7. Harassment Training Expanded to Cover Gender Identity, Gender Expression, and Sexual Orientation (SB 396): The California Fair Employment and Housing Act (FEHA) requires employers with 50 or more employees to provide training and education regarding sexual harassment to all supervisory employees every two years. Under SB 396, this prescribed training must now include content addressing harassment based on gender identity, gender expression, and sexual orientation. Employers must also display a poster developed by the Department of Fair Employment and Housing regarding transgender rights in a prominent and accessible location in the workplace. (See Government Code sections 12950, 12950.1; Unemployment Insurance Code sections 14005, 14012.TO DO: Update your training outline.

8. Additional "Whistleblower" Retaliation Protections (SB 306): SB 306 amends Labor Code §98.7, and adds three Labor Code sections authorizing the Labor Commissioner's office to investigate an employer, with or without receiving a complaint, when during a wage claim or other investigation, it suspects retaliation or discrimination.   

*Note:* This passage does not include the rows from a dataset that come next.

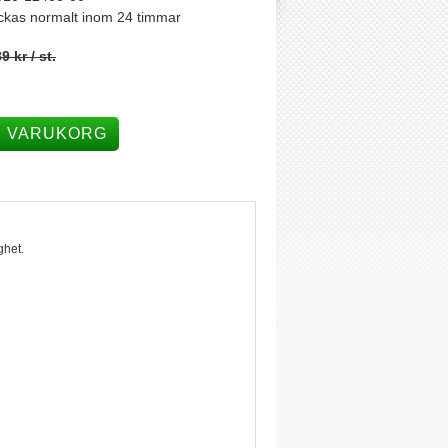
ckas normalt inom 24 timmar
9 kr
/ st.
I VARUKORG
ghet.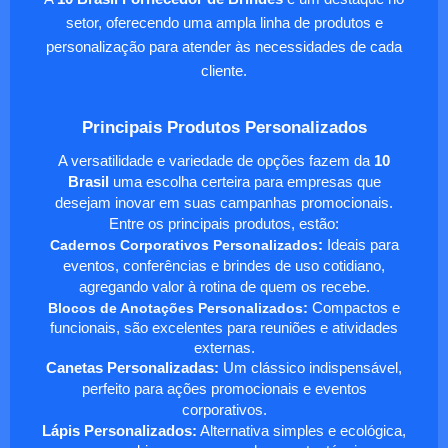
setor, oferecendo uma ampla linha de produtos e
personalização para atender às necessidades de cada
cliente.
Principais Produtos Personalizados
A versatilidade e variedade de opções fazem da
10
Brasil
uma escolha certeira para empresas que
desejam inovar em suas campanhas promocionais.
Entre os principais produtos, estão:
Cadernos Corporativos Personalizados
:
Ideais para
eventos, conferências e brindes de uso cotidiano,
agregando valor à rotina de quem os recebe.
Blocos de Anotações Personalizados
:
Compactos e
funcionais, são excelentes para reuniões e atividades
externas.
Canetas Personalizadas:
Um clássico indispensável,
perfeito para ações promocionais e eventos
corporativos.
Lápis Personalizados:
Alternativa simples e ecológica,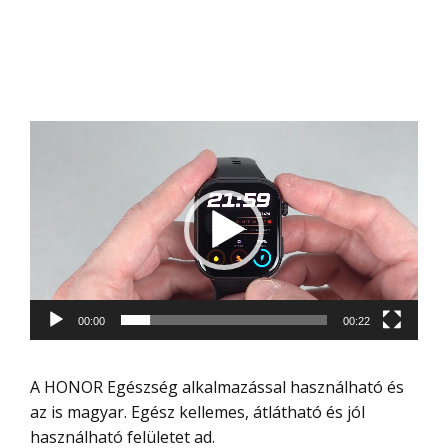
Videólejátszó
00:00
00:22
A HONOR Egészség alkalmazással használható és
az is magyar. Egész kellemes, átlátható és jól
használható felületet ad.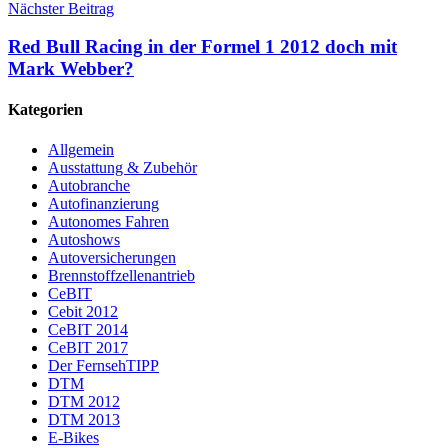
Nächster Beitrag
Red Bull Racing in der Formel 1 2012 doch mit
Mark Webber?
Kategorien
Allgemein
Ausstattung & Zubehör
Autobranche
Autofinanzierung
Autonomes Fahren
Autoshows
Autoversicherungen
Brennstoffzellenantrieb
CeBIT
Cebit 2012
CeBIT 2014
CeBIT 2017
Der FernsehTIPP
DTM
DTM 2012
DTM 2013
E-Bikes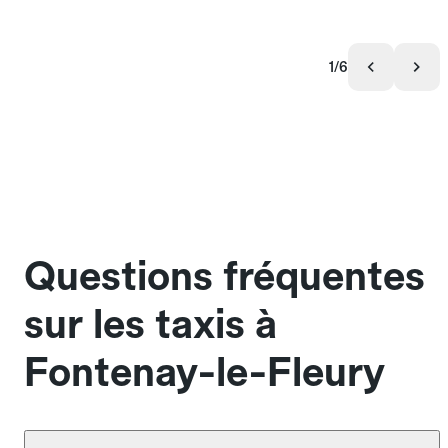
1/6
Questions fréquentes
sur les taxis à
Fontenay-le-Fleury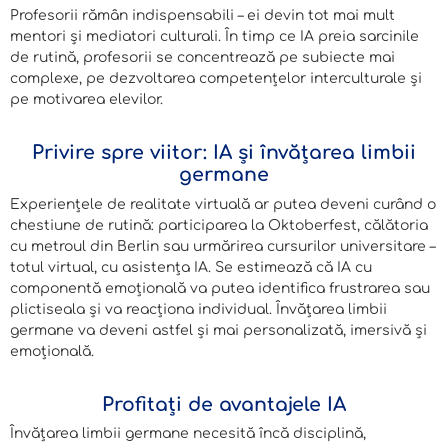
Profesorii rămân indispensabili – ei devin tot mai mult
mentori și mediatori culturali. În timp ce IA preia sarcinile
de rutină, profesorii se concentrează pe subiecte mai
complexe, pe dezvoltarea competențelor interculturale și
pe motivarea elevilor.
Privire spre viitor: IA și învățarea limbii
germane
Experiențele de realitate virtuală ar putea deveni curând o
chestiune de rutină: participarea la Oktoberfest, călătoria
cu metroul din Berlin sau urmărirea cursurilor universitare –
totul virtual, cu asistența IA. Se estimează că IA cu
componentă emoțională va putea identifica frustrarea sau
plictiseala și va reacționa individual. Învățarea limbii
germane va deveni astfel și mai personalizată, imersivă și
emoțională.
Profitați de avantajele IA
Învățarea limbii germane necesită încă disciplină,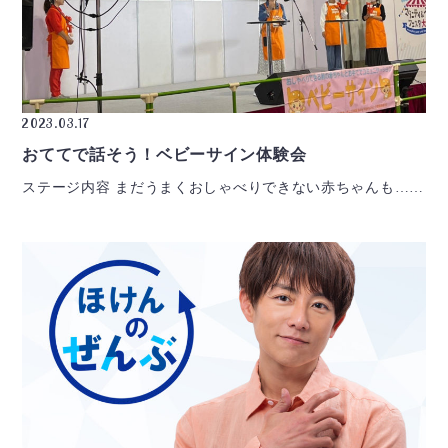
2023.03.17
おててで話そう！ベビーサイン体験会
ステージ内容 まだうまくおしゃべりできない赤ちゃんも……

It also authorizes the Labor Commissioner or an employee to seek immediate injunctive relief from a court allowing the employee to be reinstated pending resolution of the claim, upon a finding of "reasonable cause" that the law has been violated. The Labor Commissioner may also issue citations directing specific relief. (See Labor Code sections 98.7, 98.74, 1102.61, 1102.62.)

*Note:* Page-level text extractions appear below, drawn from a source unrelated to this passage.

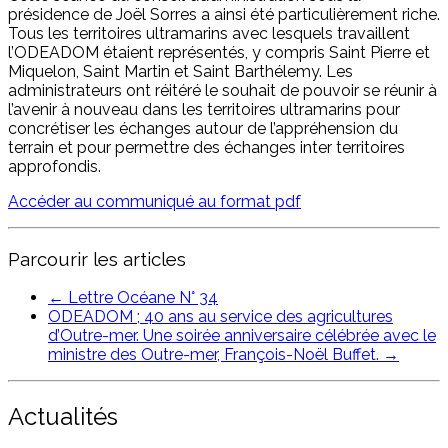
présidence de Joël Sorres a ainsi été particulièrement riche.
Tous les territoires ultramarins avec lesquels travaillent
l’ODEADOM étaient représentés, y compris Saint Pierre et
Miquelon, Saint Martin et Saint Barthélemy. Les
administrateurs ont réitéré le souhait de pouvoir se réunir à
l’avenir à nouveau dans les territoires ultramarins pour
concrétiser les échanges autour de l’appréhension du
terrain et pour permettre des échanges inter territoires
approfondis.
Accéder au communiqué au format pdf
Parcourir les articles
←
Lettre Océane N° 34
ODEADOM ; 40 ans au service des agricultures
d’Outre-mer. Une soirée anniversaire célébrée avec le
ministre des Outre-mer, François-Noël Buffet.
→
Actualités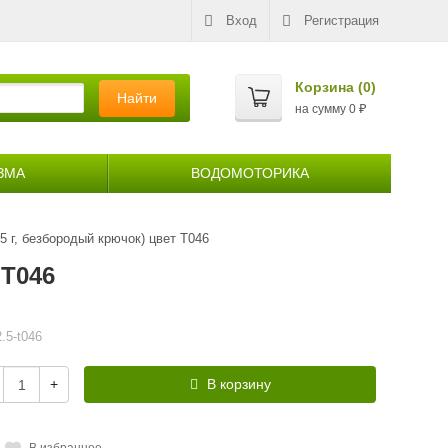
Вход
Регистрация
Корзина (
0
)
Найти
на сумму
0
₽
ЗМА
ВОДОМОТОРИКА
5 г, безбородый крючок) цвет T046
 T046
2.5-t046
+
В корзину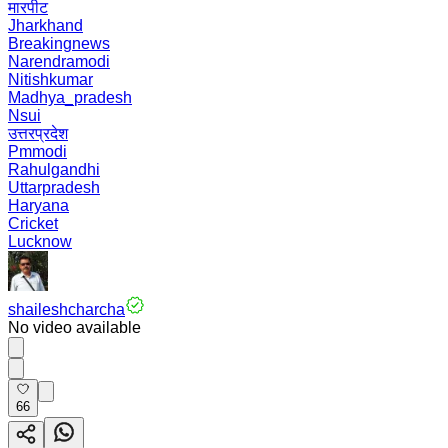
मारपीट
Jharkhand
Breakingnews
Narendramodi
Nitishkumar
Madhya_pradesh
Nsui
उत्तरप्रदेश
Pmmodi
Rahulgandhi
Uttarpradesh
Haryana
Cricket
Lucknow
shaileshcharcha
No video available
66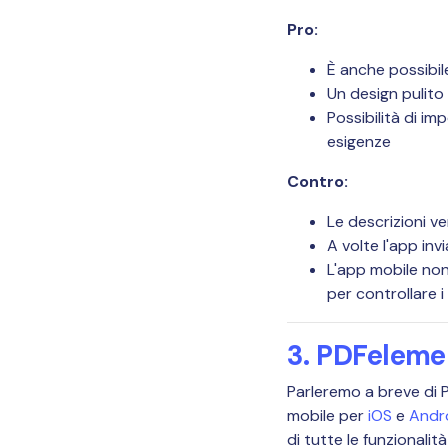
Pro:
È anche possibile
Un design pulito
Possibilità di i
esigenze
Contro:
Le descrizioni ve
A volte l'app in
L'app mobile non 
per controllare i
3. PDFelemen
Parleremo a breve di 
mobile per
iOS
e
Andr
di tutte le funzionalit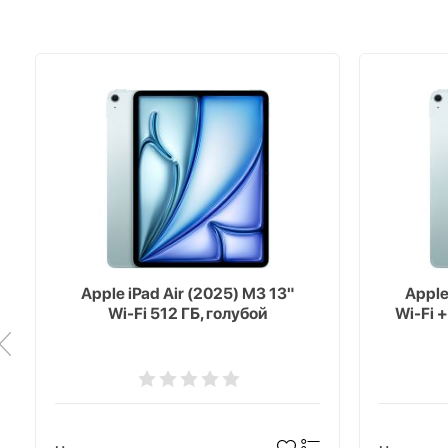
Apple iPad Air (2025) M3 13"
Apple
Wi-Fi 512 ГБ, голубой
Wi-Fi +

 9. Employee Assistance After Terrorist Attacks Expanded (Labor Code §4600.05):  Newly enacted Labor Code section 4600.05, provides new Workers’ Compensation protections to employees who are injured in the course of employment by an act of domestic terrorism.  In the event the Governor declares a state of emergency, it requires employers to provide injured employees with immediately accessible advocacy services to:

  • assist injured employees in obtaining medically necessary medical treatment; and
  • assist providers of medical services in seeking authorization of medical treatment.

These advocacy services may be provided by the employer, the employer’s insurer, or the employer’s claims administrator.  This Legislation arose out of the struggle for treatment experienced by victims of the San Bernardino terrorist attack of 2015.  TO DO: Contact your insurance provider should these circumstances arise.

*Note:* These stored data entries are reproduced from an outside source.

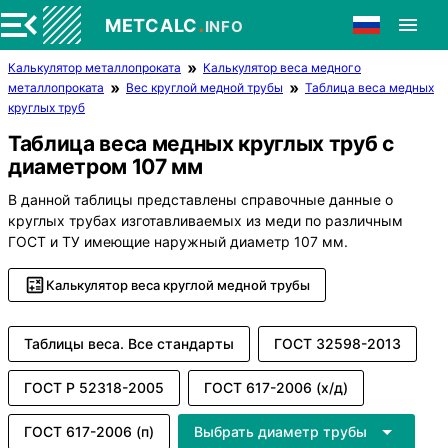
.
METCALC
INFO
Калькулятор металлопроката
Калькулятор веса медного
металлопроката
Вес круглой медной трубы
Таблица веса медных
круглых труб
Таблица веса медных круглых труб с
диаметром 107 мм
В данной таблицы представлены справочные данные о
круглых трубах изготавливаемых из меди по различным
ГОСТ и ТУ имеющие наружный диаметр 107 мм.
Калькулятор веса круглой медной трубы
Таблицы веса. Все стандарты
ГОСТ 32598-2013
ГОСТ Р 52318-2005
ГОСТ 617-2006 (х/д)
ГОСТ 617-2006 (п)
Выбрать диаметр трубы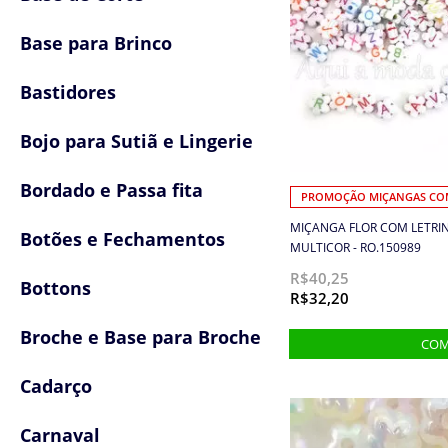
Base para Brinco
Bastidores
Bojo para Sutiã e Lingerie
Bordado e Passa fita
PROMOÇÃO MIÇANGAS COM
MIÇANGA FLOR COM LETRINH
Botões e Fechamentos
MULTICOR - RO.150989
R$40,25
Bottons
R$32,20
Broche e Base para Broche
Cadarço
Carnaval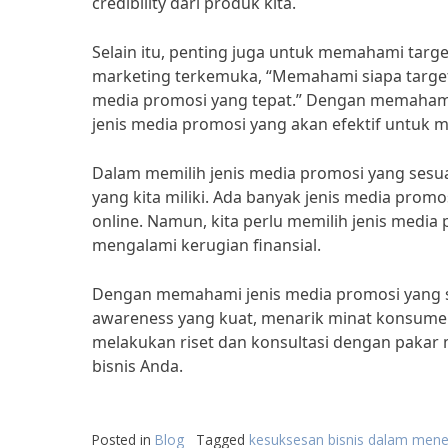
credibility dari produk kita.
Selain itu, penting juga untuk memahami targe
marketing terkemuka, “Memahami siapa target
media promosi yang tepat.” Dengan memahami 
jenis media promosi yang akan efektif untuk
Dalam memilih jenis media promosi yang sesua
yang kita miliki. Ada banyak jenis media promosi
online. Namun, kita perlu memilih jenis media 
mengalami kerugian finansial.
Dengan memahami jenis media promosi yang s
awareness yang kuat, menarik minat konsumen
melakukan riset dan konsultasi dengan pakar 
bisnis Anda.
Posted in
Blog
Tagged
kesuksesan bisnis dalam men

10. Human Trafficking Notice (Civil Code §52.6):  Section 52.6 requires certain types of businesses to post a notice regarding human trafficking and assistance hotlines. It has been amended to extend the posting requirement to hotels, motels, and bed and breakfast inns.  Separate legislation requires new language in the notice to state that a person can text a specified number for services and support.  TO DO:  Post this notice if you operate a hotel, motel or inn.

A FEW SIGNIFICANT CASES FROM 2017 & THE TRENDS THEY REPRESENT

  1. Augustus v. ABM Security Services, Inc. & Vaquero v. Stoneledge Furniture – If you have employees who work alone, or work on commission, make sure they are compensated separately for rest periods and relieved of all responsibilities, or pay a one hour penalty for each violation at the time it occurs.  
  2. Lopez v. Friant & Associates, LLC – Make sure your paystubs have all nine pieces of information required by Labor Code 226(a), as even inadvertent mistakes, with no damage to the employees, will subject an employer to costly PAGA penalties.
  3. Mendoza v. Nordstrom, Inc. – While employees can volunteer to work on the seventh day of rest, employers must “maintain neutrality,” and not do anything to encourage it.